The last time we saw middleweight champion Kelly Pavlik in these parts, he was in Atlantic City's Boardwalk Hall being schooled for 12 rounds by the ageless tactician Bernard Hopkins, who handed Pavlik the only loss of his pro career.

The last time we saw middleweight champion Kelly Pavlik in these parts, he was in Atlantic City's Boardwalk Hall being schooled for 12 rounds by the ageless tactician Bernard Hopkins, who handed Pavlik the only loss of his pro career.

That was in October 2008. On Saturday, Pavlik will return to the Boardwalk Hall ring, hoping to remind the local boxing crowd how much they loved him after he got up off the canvas there to knock out Jermain Taylor in 2007.

Pavlik will defend his World Boxing Council and World Boxing Organization middleweight (160-pound) titles against Sergio Martinez, the best boxer he has faced besides Hopkins.

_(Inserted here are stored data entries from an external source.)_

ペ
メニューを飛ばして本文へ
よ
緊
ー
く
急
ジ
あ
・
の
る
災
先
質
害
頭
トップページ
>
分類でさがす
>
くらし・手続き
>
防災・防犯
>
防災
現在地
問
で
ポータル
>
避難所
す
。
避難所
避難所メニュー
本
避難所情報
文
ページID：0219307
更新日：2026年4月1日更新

Pavlik remains middleweight king - he fought Hopkins at a higher weight, 170, so he didn't lose his belts - but he has something to prove.

He is Ring magazine's champion and the "lineal" titleholder, meaning he beat the guy who beat the guy, all the way back to boxing's early days: Pavlik bested Taylor (twice actually), and Taylor twice had outpointed Hopkins, who was unified champ until 2005.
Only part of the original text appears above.